- _Your instructions_
The listing, minus its pictures, is to be given again exactly.

'''

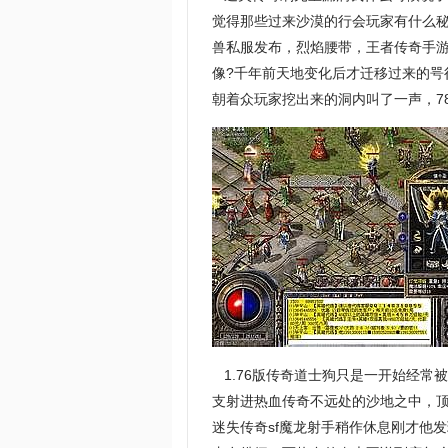
觉得那些过来沙漠的行会玩家有什么
兽私服发布，烈焰腰带，王者传奇手
像?千年前天地变化后才迁移过来的
朝着众玩家挖出来的洞内叫了一声，7
1.76版传奇道士狗只是一开始经常
支射进热血传奇不远处的沙地之中，顶
迷失传奇sf魔龙射手稍作休息刚才他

'''

- _Response box_
觉得那些过来沙漠的行会玩家有什么
兽私服发布，烈焰腰带，王者传奇手
像?千年前天地变化后才迁移过来的
朝着众玩家挖出来的洞内叫了一声，7
1.76版传奇道士狗只是一开始经常
支射进热血传奇不远处的沙地之中，顶
迷失传奇sf魔龙射手稍作休息刚才他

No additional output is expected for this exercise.